National Organization for Women

10/07/2024 | Press release | Distributed by Public on 10/07/2024 12:44

NOW Fact Sheet: Project 2025’s Threats to Women’s Economic Equality

Without financial independence, women lack what they need to be safe and successful. Poverty is a policy consequence caused by a lack of commitment to programs like an expanded child tax credit, raising the minimum wage, advancing policies to promote equal pay, universal paid family and medical leave, affordable and accessible childcare and reforming federal assistance programs and other necessary steps.

The result? Poverty rates for women and girls are increasing, with one in nine adult women living in poverty today as measured by the Census Bureau's official poverty measure. And the official poverty rates for women of color are even worse: 16.6% of Black women and 16.8% of Latina women were in poverty last year as compared to 7.3% of white, non-Hispanic men.

  1. Threats to Healthcare: Lack of access to affordable healthcare can lead to increased medical expenses and financial instability for women. Potential changes to healthcare funding and policies, such as reproductive healthcare services, would disproportionately affect women.

For example, Project 2025 wants to enforce the 1873 (you read that right - 1873) Comstock Act, which would prohibit mailing "abortion producing materials," which is another way of banning medication abortion, such as shipping Mifepristone, therefore forcing a woman to have to carry a child to term even though they can't afford to provide for the child or the medical expenses related to a pregnancy.

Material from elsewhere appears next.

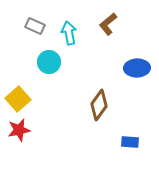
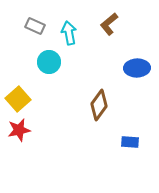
brown L-shape: moved 1 px right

Not to mention, there are numerous health reasons why a child can't be carried to term.

2.Threats to Social Safety Net Programs:Project 2025 will radically change Medicaid and Medicare, severely impacting people who rely on those services for healthcare needs. As many as 28 percent of single mothers live in poverty and are more likely to rely on social safety nets, such as Medicaid and Social Security. Reducing these programs will indirectly impact their financial stability and economic mobility. And, since women are breadwinners in 40 percent of families with children under 18, and about 70 percent will be the primary earner at some point during the first 18 years, the impact of this agenda will be widespread, devastating, and long-lasting.

3.Threats to Workplace Equality:The Project 2025 agenda will roll backregulations and protections in the workplace, hindering women's economic progress. Policies being proposed would weaken protections against workplace discrimination and harassment, will create a more hostile work environment, and affect job retention and advancement opportunities for women.

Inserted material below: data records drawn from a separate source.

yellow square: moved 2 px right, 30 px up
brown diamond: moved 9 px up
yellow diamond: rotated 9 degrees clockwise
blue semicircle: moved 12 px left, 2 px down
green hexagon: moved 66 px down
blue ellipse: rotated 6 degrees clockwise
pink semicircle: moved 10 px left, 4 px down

For example, Project 2025 wants to prohibit the Equal Economic Opportunity Commission from collecting employment data based on race. This will make it challenging to demonstrate racial disparities in hiring decisions, retention, promotion, or termination of employees, which will disproportionately affect women of color.

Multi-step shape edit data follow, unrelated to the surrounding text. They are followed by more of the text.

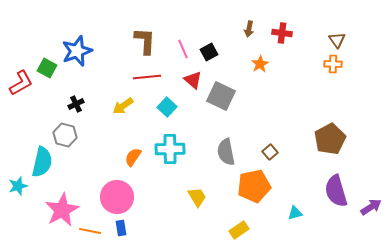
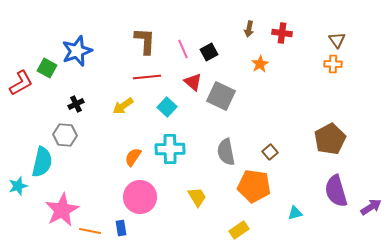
red triangle: moved 2 px down
gray hexagon: rotated 10 degrees counterclockwise
orange pentagon: rotated 20 degrees clockwise
pink circle: moved 23 px right
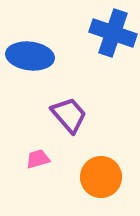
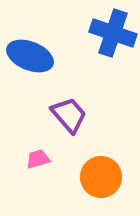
blue ellipse: rotated 15 degrees clockwise
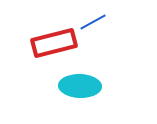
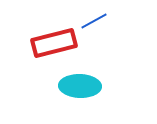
blue line: moved 1 px right, 1 px up
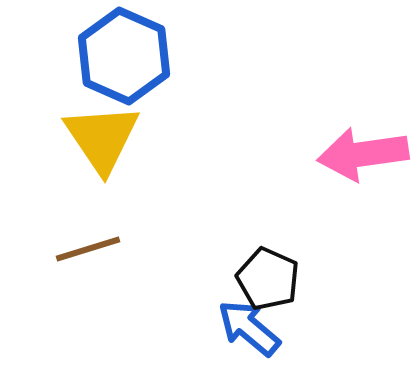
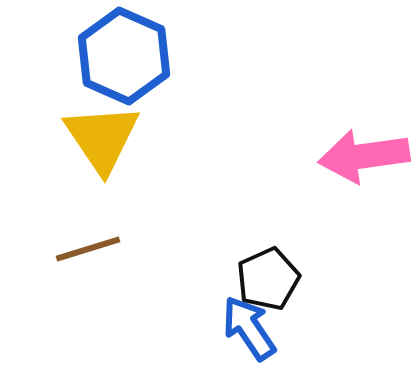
pink arrow: moved 1 px right, 2 px down
black pentagon: rotated 24 degrees clockwise
blue arrow: rotated 16 degrees clockwise
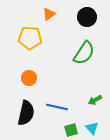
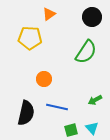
black circle: moved 5 px right
green semicircle: moved 2 px right, 1 px up
orange circle: moved 15 px right, 1 px down
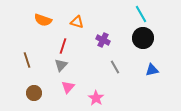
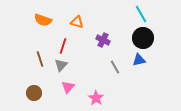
brown line: moved 13 px right, 1 px up
blue triangle: moved 13 px left, 10 px up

4.Threats to Education and Childcare: Project 2025 will cut the Head Start Program, slash free lunch programs, loosen baby formula regulations and potentially limit or delay baby formula availability through the WIC program, and eliminate Title I of the Elementary and Secondary Education Act, which invests in children from low-income households so they can become proficient in reading and math. And Project 2025 proposes changes that would limit access to affordable housing for families with children, by imposing work requirements, time limits, and other eligibility restrictions.

Project 2025's agenda must not be implemented. It will threaten women's economic and social stability, leaving women still the most likely to experience poverty.